** Opening PROVIDED ENTRIES block **

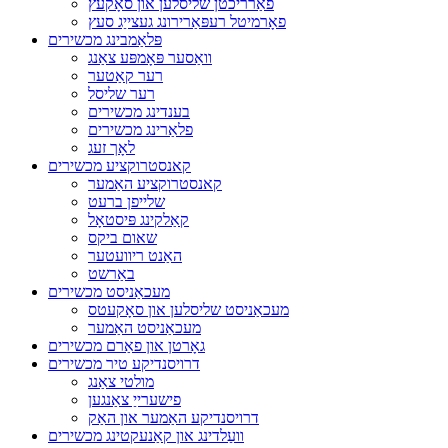
פאַרריכטן שליסלען און סאָקעץ
פאָרמיטל רעפּאַרירונג געצייַג סעץ
פּלאַמבינג מכשירים
וואַסער פּאָמפּע צאַנג
רער קאַטער
רער שליסל
בענדינג מכשירים
פלאַרינג מכשירים
לאָך זעג
קאנסטרוקציע מכשירים
קאנסטרוקציע האַמער
שלייפן ברעט
קאַלקינג פּיסטאָל
שאום ביקס
האַנט ריוועטער
באַרשט
מעכאַניסט מכשירים
מעכאַניסט שליסלען און סאָקעטס
מעכאַניסט האַמער
גאָרטן און פאַרם מכשירים
דרויסנדיקע טיר מכשירים
מולטי צאַנג
פישערייַ צאַנגען
דרויסנדיקע האַמער און האַק
וועַלדינג און קאַנעקטינג מכשירים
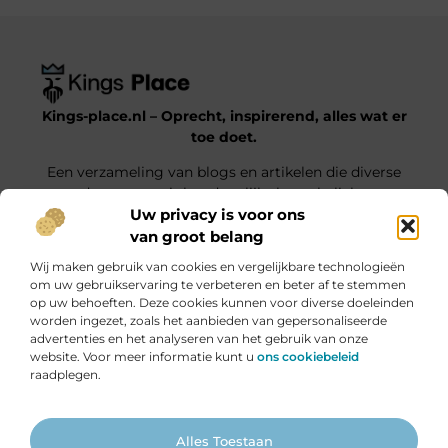
Kings-place.nl – Oprecht, inspirerend, alles wat er
toe doet.
Een verzameling van blogs en artikelen die diverse
onderwerpen uit het dagelijks leven belichten.
Uw privacy is voor ons
van groot belang
Onze informatie
Wij maken gebruik van cookies en vergelijkbare technologieën
Website Linkbuilding: Jouw Weg naar Hogere Posities en Meer Verkeer
Geld verdienen met je website: haal alles uit jouw online platform
om uw gebruikservaring te verbeteren en beter af te stemmen
op uw behoeften. Deze cookies kunnen voor diverse doeleinden
Bericht categorie
worden ingezet, zoals het aanbieden van gepersonaliseerde
advertenties en het analyseren van het gebruik van onze
website. Voor meer informatie kunt u
ons cookiebeleid
raadplegen.
Ga Naar Bo
Alles Toestaan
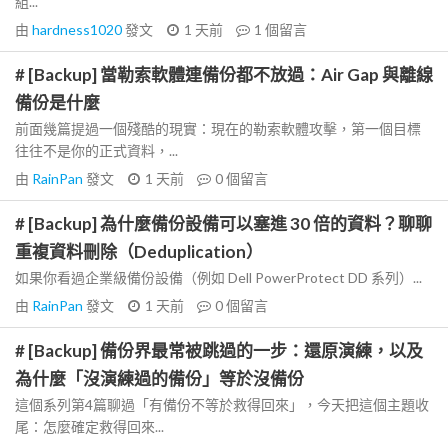
組...
由
hardness1020
發文
1 天前
1
個留言
# [Backup] 當勒索軟體連備份都不放過：Air Gap 與離線
備份是什麼
前面幾篇提過一個殘酷的現實：現在的勒索軟體攻擊，第一個目標
往往不是你的正式資料，...
由
RainPan
發文
1 天前
0
個留言
# [Backup] 為什麼備份設備可以塞進 30 倍的資料？聊聊
重複資料刪除（Deduplication）
如果你看過企業級備份設備（例如 Dell PowerProtect DD 系列）...
由
RainPan
發文
1 天前
0
個留言
# [Backup] 備份界最常被跳過的一步：還原演練，以及
為什麼「沒演練過的備份」等於沒備份
這個系列第4篇聊過「有備份不等於救得回來」，今天把這個主題收
尾：怎麼確定救得回來...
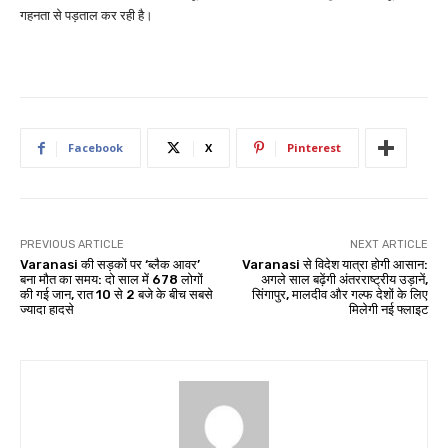
गहनता से पड़ताल कर रही है।
Facebook
X
Pinterest
PREVIOUS ARTICLE
NEXT ARTICLE
Varanasi की सड़कों पर ‘ब्लैक आवर’
Varanasi से विदेश यात्रा होगी आसान:
बना मौत का समय: दो साल में 678 लोगों
अगले साल बढ़ेंगी अंतरराष्ट्रीय उड़ानें,
की गई जान, रात 10 से 2 बजे के बीच सबसे
सिंगापुर, मालदीव और गल्फ देशों के लिए
ज्यादा हादसे
मिलेगी नई फ्लाइट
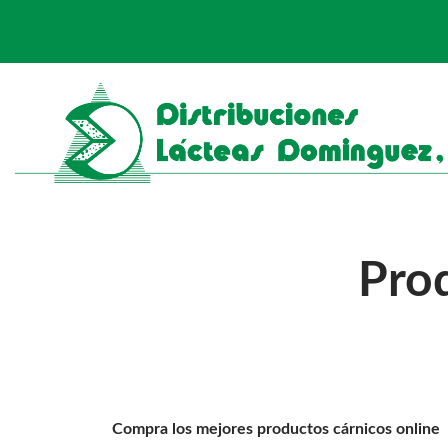
Prod
Compra los mejores productos cárnicos online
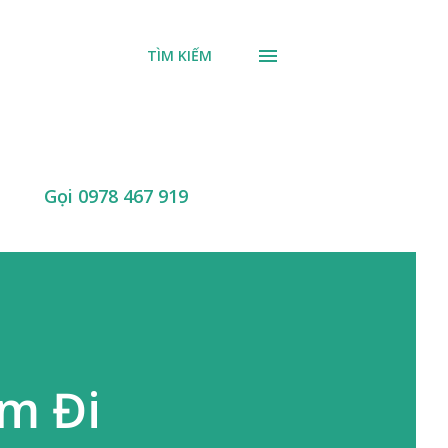
TÌM KIẾM
Gọi 0978 467 919
ệm Đi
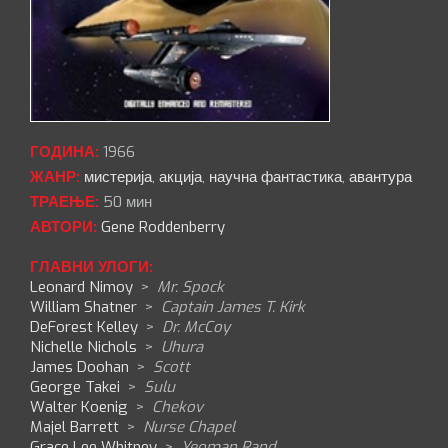
ГОДИНА:
1966
ЖАНР:
мистерија
,
акција
,
научна фантастика
,
авантура
ТРАЕЊЕ:
50 мин
АВТОРИ:
Gene Roddenberry
ГЛАВНИ УЛОГИ:
Leonard Nimoy
>
Mr. Spock
William Shatner
>
Captain James T. Kirk
DeForest Kelley
>
Dr. McCoy
Nichelle Nichols
>
Uhura
James Doohan
>
Scott
George Takei
>
Sulu
Walter Koenig
>
Chekov
Majel Barrett
>
Nurse Chapel
Grace Lee Whitney
>
Yeoman Rand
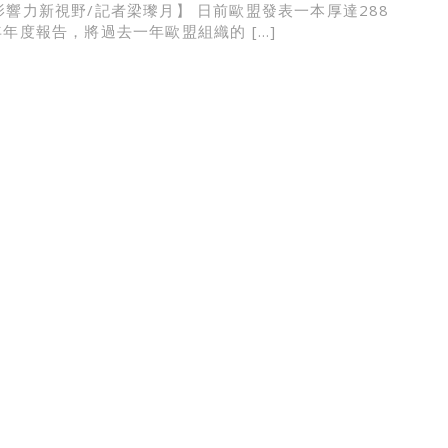
根影響力新視野/記者梁瓈月】 日前歐盟發表一本厚達288
年年度報告，將過去一年歐盟組織的 […]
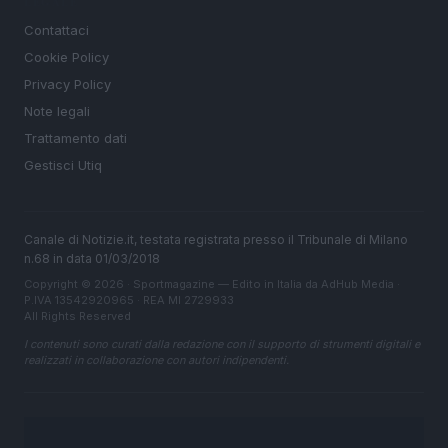
LEGALE
Contattaci
Cookie Policy
Privacy Policy
Note legali
Trattamento dati
Gestisci Utiq
Canale di Notizie.it, testata registrata presso il Tribunale di Milano
n.68 in data 01/03/2018
Copyright © 2026 · Sportmagazine — Edito in Italia da
AdHub Media
·
P.IVA 13542920965 · REA MI 2729933
All Rights Reserved
I contenuti sono curati dalla redazione con il supporto di strumenti digitali e
realizzati in collaborazione con autori indipendenti.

** Closing PROVIDED ENTRIES block **

• **EXERCISE DESCRIPTION**: Output the listing exactly. Leave out any image.

• **FINISHED TASK**:
פאַרריכטן שליסלען און סאָקעץ
פאָרמיטל רעפּאַרירונג געצייַג סעץ
פּלאַמבינג מכשירים
וואַסער פּאָמפּע צאַנג
רער קאַטער
רער שליסל
בענדינג מכשירים
פלאַרינג מכשירים
לאָך זעג
קאנסטרוקציע מכשירים
קאנסטרוקציע האַמער
שלייפן ברעט
קאַלקינג פּיסטאָל
שאום ביקס
האַנט ריוועטער
באַרשט
מעכאַניסט מכשירים
מעכאַניסט שליסלען און סאָקעטס
מעכאַניסט האַמער
גאָרטן און פאַרם מכשירים
דרויסנדיקע טיר מכשירים
מולטי צאַנג
פישערייַ צאַנגען
דרויסנדיקע האַמער און האַק
וועַלדינג און קאַנעקטינג מכשירים
Kings-place.nl – Oprecht, inspirerend, alles wat er
toe doet.
Een verzameling van blogs en artikelen die diverse
onderwerpen uit het dagelijks leven belichten.
Uw privacy is voor ons
van groot belang
Onze informatie
Wij maken gebruik van cookies en vergelijkbare technologieën
Website Linkbuilding: Jouw Weg naar Hogere Posities en Meer Verkeer
Geld verdienen met je website: haal alles uit jouw online platform
om uw gebruikservaring te verbeteren en beter af te stemmen
op uw behoeften. Deze cookies kunnen voor diverse doeleinden
Bericht categorie
worden ingezet, zoals het aanbieden van gepersonaliseerde
advertenties en het analyseren van het gebruik van onze
website. Voor meer informatie kunt u
ons cookiebeleid
raadplegen.
Ga Naar Bo
Alles Toestaan
組...
由
hardness1020
發文
1 天前
1
個留言
# [Backup] 當勒索軟體連備份都不放過：Air Gap 與離線
備份是什麼
前面幾篇提過一個殘酷的現實：現在的勒索軟體攻擊，第一個目標
往往不是你的正式資料，...
由
RainPan
發文
1 天前
0
個留言
# [Backup] 為什麼備份設備可以塞進 30 倍的資料？聊聊
重複資料刪除（Deduplication）
如果你看過企業級備份設備（例如 Dell PowerProtect DD 系列）...
由
RainPan
發文
1 天前
0
個留言
# [Backup] 備份界最常被跳過的一步：還原演練，以及
為什麼「沒演練過的備份」等於沒備份
這個系列第4篇聊過「有備份不等於救得回來」，今天把這個主題收
尾：怎麼確定救得回來...
गहनता से पड़ताल कर रही है।
Facebook
X
Pinterest
PREVIOUS ARTICLE
NEXT ARTICLE
Varanasi की सड़कों पर ‘ब्लैक आवर’
Varanasi से विदेश यात्रा होगी आसान:
बना मौत का समय: दो साल में 678 लोगों
अगले साल बढ़ेंगी अंतरराष्ट्रीय उड़ानें,
की गई जान, रात 10 से 2 बजे के बीच सबसे
सिंगापुर, मालदीव और गल्फ देशों के लिए
ज्यादा हादसे
मिलेगी नई फ्लाइट
Prod
Compra los mejores productos cárnicos online
TÌM KIẾM
Gọi 0978 467 919
ệm Đi
ГОДИНА:
1966
ЖАНР:
мистерија
,
акција
,
научна фантастика
,
авантура
ТРАЕЊЕ:
50 мин
АВТОРИ:
Gene Roddenberry
ГЛАВНИ УЛОГИ:
Leonard Nimoy
>
Mr. Spock
William Shatner
>
Captain James T. Kirk
DeForest Kelley
>
Dr. McCoy
Nichelle Nichols
>
Uhura
James Doohan
>
Scott
George Takei
>
Sulu
Walter Koenig
>
Chekov
Majel Barrett
>
Nurse Chapel
Grace Lee Whitney
>
Yeoman Rand
根影響力新視野/記者梁瓈月】 日前歐盟發表一本厚達288
年年度報告，將過去一年歐盟組織的 […]
LEGALE
Contattaci
Cookie Policy
Privacy Policy
Note legali
Trattamento dati
Gestisci Utiq
Canale di Notizie.it, testata registrata presso il Tribunale di Milano
n.68 in data 01/03/2018
Copyright © 2026 · Sportmagazine — Edito in Italia da
AdHub Media
·
P.IVA 13542920965 · REA MI 2729933
All Rights Reserved
I contenuti sono curati dalla redazione con il supporto di strumenti digitali e
realizzati in collaborazione con autori indipendenti.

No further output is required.